Records from a dataset:
━━━━━━━━━━

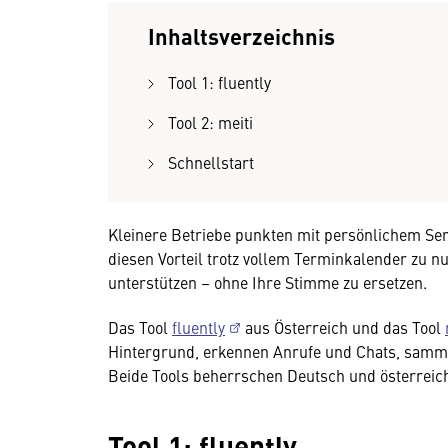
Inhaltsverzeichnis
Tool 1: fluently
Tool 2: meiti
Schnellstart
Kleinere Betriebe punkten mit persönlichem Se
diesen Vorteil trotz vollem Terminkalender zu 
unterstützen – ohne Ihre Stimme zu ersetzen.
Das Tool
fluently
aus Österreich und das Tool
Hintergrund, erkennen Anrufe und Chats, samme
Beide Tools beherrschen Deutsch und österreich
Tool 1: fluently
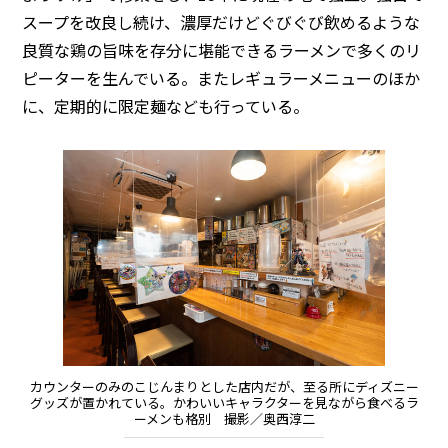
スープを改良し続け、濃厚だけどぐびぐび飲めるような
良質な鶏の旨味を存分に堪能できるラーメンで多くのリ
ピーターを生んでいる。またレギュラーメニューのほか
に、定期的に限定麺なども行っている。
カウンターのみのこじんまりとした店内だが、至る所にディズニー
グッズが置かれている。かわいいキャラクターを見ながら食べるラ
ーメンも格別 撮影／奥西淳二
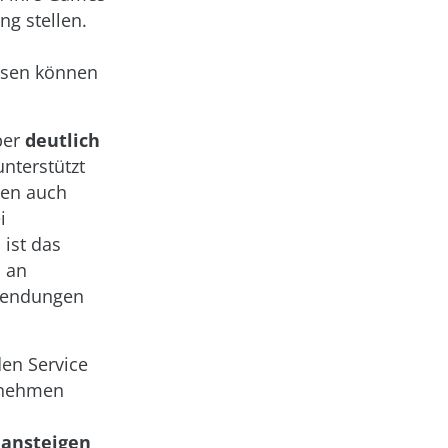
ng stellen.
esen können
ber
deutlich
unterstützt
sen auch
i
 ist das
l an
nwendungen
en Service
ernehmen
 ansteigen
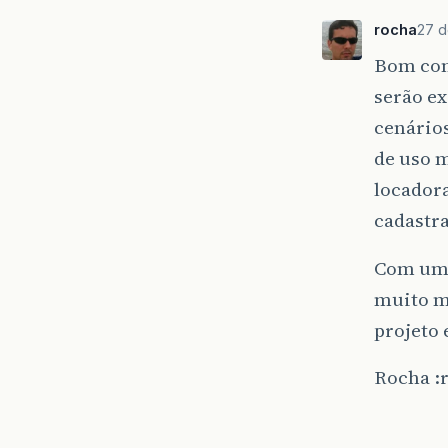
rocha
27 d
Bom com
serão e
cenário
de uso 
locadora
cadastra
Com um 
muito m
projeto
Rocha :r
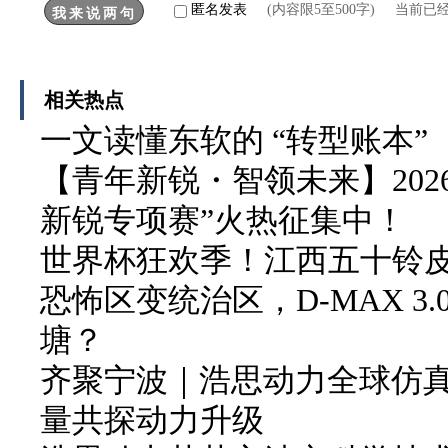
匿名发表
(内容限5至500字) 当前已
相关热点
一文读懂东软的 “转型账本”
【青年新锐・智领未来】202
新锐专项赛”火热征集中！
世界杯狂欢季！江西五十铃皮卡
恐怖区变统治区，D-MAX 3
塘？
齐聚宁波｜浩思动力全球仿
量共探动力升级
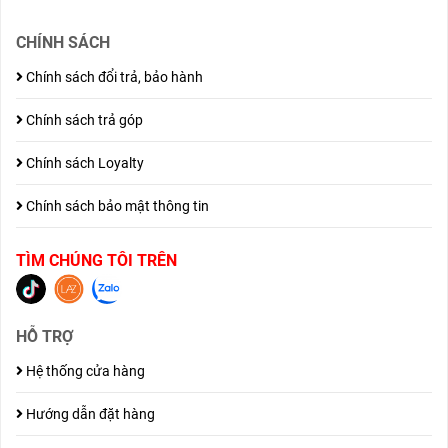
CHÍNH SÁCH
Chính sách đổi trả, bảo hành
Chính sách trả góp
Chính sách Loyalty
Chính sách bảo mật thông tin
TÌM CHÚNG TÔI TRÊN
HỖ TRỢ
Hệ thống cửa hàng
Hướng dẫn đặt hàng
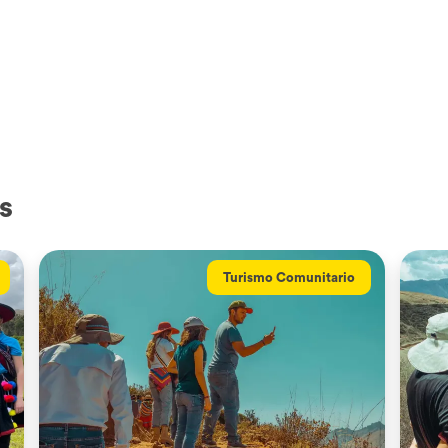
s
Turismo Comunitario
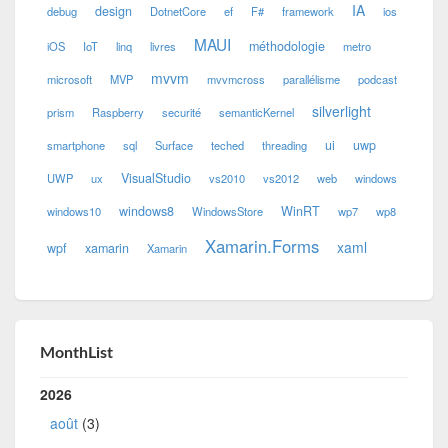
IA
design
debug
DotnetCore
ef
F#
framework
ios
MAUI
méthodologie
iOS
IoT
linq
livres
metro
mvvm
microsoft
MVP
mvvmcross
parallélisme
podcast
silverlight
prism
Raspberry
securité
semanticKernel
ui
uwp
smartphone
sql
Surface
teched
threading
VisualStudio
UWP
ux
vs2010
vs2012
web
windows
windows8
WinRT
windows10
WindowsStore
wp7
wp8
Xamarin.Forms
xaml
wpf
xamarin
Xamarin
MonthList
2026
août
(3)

━━━━━━━━━━

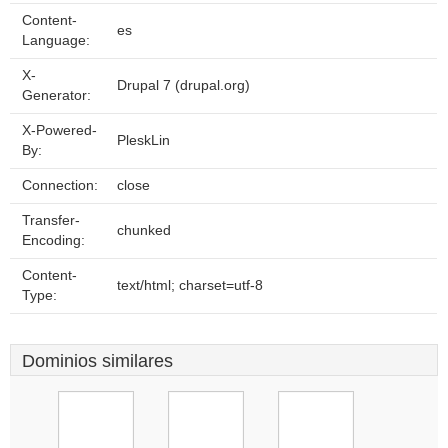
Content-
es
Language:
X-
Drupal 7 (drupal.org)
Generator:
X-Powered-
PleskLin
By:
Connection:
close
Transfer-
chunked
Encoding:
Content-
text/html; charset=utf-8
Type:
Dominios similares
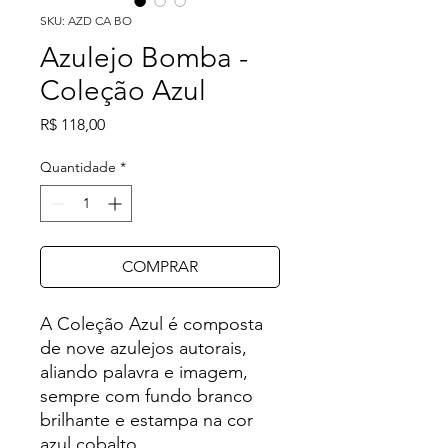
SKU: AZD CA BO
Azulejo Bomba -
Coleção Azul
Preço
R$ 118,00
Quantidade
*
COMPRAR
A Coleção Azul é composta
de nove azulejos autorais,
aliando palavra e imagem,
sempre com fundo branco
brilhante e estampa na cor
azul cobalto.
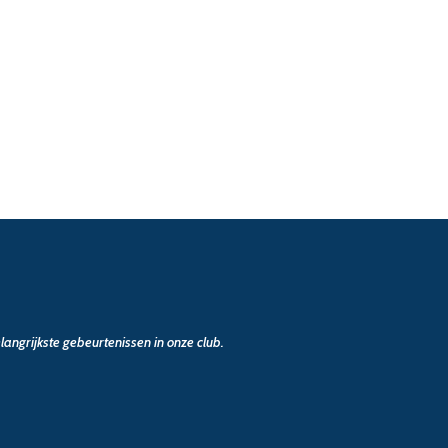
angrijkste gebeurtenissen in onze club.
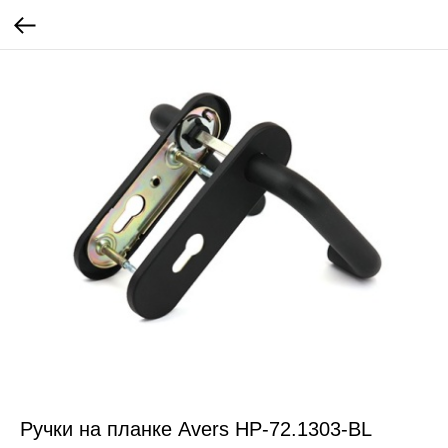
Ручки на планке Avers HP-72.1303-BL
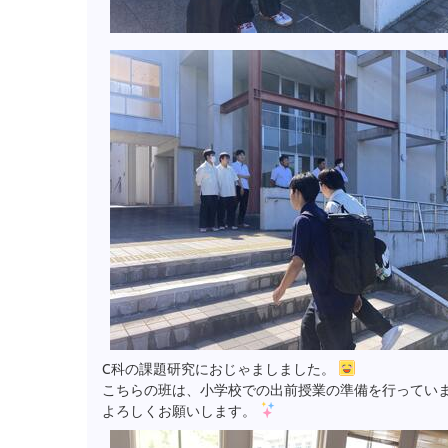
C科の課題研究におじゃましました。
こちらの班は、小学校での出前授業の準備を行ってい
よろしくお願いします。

━━━━━━━━━━

## What you have to do
Only the lines above starting with the one with "Inhaltsverzeichnis" and going through the one with "Beide Tools beherrschen" are to be copied, word for word and with both ends kept.

## Solution to this exercise
Inhaltsverzeichnis
Tool 1: fluently
Tool 2: meiti
Schnellstart
Kleinere Betriebe punkten mit persönlichem Se
diesen Vorteil trotz vollem Terminkalender zu 
unterstützen – ohne Ihre Stimme zu ersetzen.
Das Tool
fluently
aus Österreich und das Tool
Hintergrund, erkennen Anrufe und Chats, samme
Beide Tools beherrschen Deutsch und österreich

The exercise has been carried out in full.